I'd disagree, given the reports I have read from the time (the US, for example, was critical of
Fleet Carriers' direct defensiveness, but the same report suggested that
Hybrid Cruisers were the way to go for Scout CVs, which indicates they didn't think all Armed Carriers were totally fucked in a gunfight - just the unarmored ones), but even if it was correct, my response would be 'Yes, and?'
What does this have to do with the GERMANS' conclusions? The Germans who did not have access to this testing data and had to come up with their own conclusions via the time honored method of scientific-wild-ass-guesswork.
Certainly with the benefit of hindsight one can say that the direction they took the Graf Zeppelin was incorrect for the tactical/strategic circumstances of the time. But if you're arguing from a position of hindsight, then any surface development for the Kriegsmarine was retarded and they should have focused entirely on submarines; furthermore, any armor on USN Battleships not named USS North Carolina, USS South Dakota, or USS Iowa was pointless.
>The Royal Navy would notice immediately if half the Kriegsmarine sortied all at once
By late 1941 the Royal Navy would notice immediately if so much as a single DKM surface ship left harbor, so I'm not sure what your point is.
> so I don't know where you're getting this whole "commerce-raiding task force" concept from.
The ConOps of the Graf Zeppelin envisioned a BBCV Division of 1 CV, 1 BB, 1 Cruiser (CL or CA), 2-3 DDs, and 1-3 SS' acting in fleet support role. Far less a 'task force' and far more a raiding party, because that's an extremely small division as far as ships go (far too few escorts to pass muster in USN/RN OoBs).
Ships are not designed with future sight of what will happen, they are designed with forward projection.
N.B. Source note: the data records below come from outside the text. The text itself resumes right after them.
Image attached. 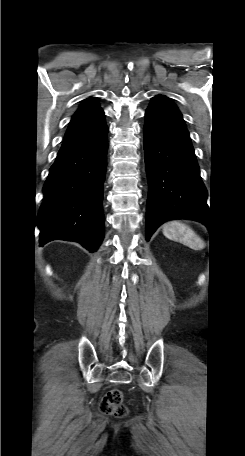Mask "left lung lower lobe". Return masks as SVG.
<instances>
[{
    "instance_id": "obj_1",
    "label": "left lung lower lobe",
    "mask_w": 245,
    "mask_h": 456,
    "mask_svg": "<svg viewBox=\"0 0 245 456\" xmlns=\"http://www.w3.org/2000/svg\"><path fill=\"white\" fill-rule=\"evenodd\" d=\"M144 154L148 179L146 240L173 219L204 221L207 190L182 114L165 96L153 98L145 113Z\"/></svg>"
}]
</instances>
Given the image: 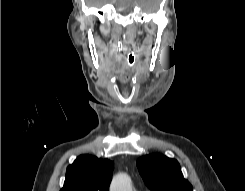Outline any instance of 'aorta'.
Returning <instances> with one entry per match:
<instances>
[{
	"mask_svg": "<svg viewBox=\"0 0 245 191\" xmlns=\"http://www.w3.org/2000/svg\"><path fill=\"white\" fill-rule=\"evenodd\" d=\"M110 191H132L130 177L125 173L117 174L111 182Z\"/></svg>",
	"mask_w": 245,
	"mask_h": 191,
	"instance_id": "762f6f07",
	"label": "aorta"
}]
</instances>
Which is nothing more than wishful thinking with a dose of pessimism. How the Graf Zeppelin was intended to operate has absolutely no bearing on how she would have been operated, just like the Bismarck was designed to operate in proper divisions instead of the historical 2-ships-and-a-boat band she died with.
> In either case, Graf Zeppelin would have entered service alongside the folding-wing BV-155, allowing for an air group of probably ~70 planes with deck parking
You're overestimating a fair bit. By the time the Me-155 (the BV-155 was never to be navalized) was a thing (late 1942), the Graf Zeppelin's prospected aircraft compliment had been reverted back to mostly fighters and a handful of dive bombers, and the fighters were not exactly tiny even with folded wings. Between that and the ship's
limited handling systems, I'd reckon the Graf Zeppelin could have managed a maximum of 52-55 aircraft and no more even with deck parking.
Incidentally, however, deck parking was not something the Germans ever even figured out. Contrary to public perception it was neither obvious nor simple. You had to have designed the carrier to allow it in the first place (due to wind effect throwing the aircraft around when the CV is maneuvering, the lines and placement of the tower and any deck-level batteries have to be taken into consideration). They were making scientific wild ass guesses about it after observing US and RN CVs doing it, but - from all indications given the design of the Graf Zeppelin's superstructure when the Russians sunk her - they got the math wrong.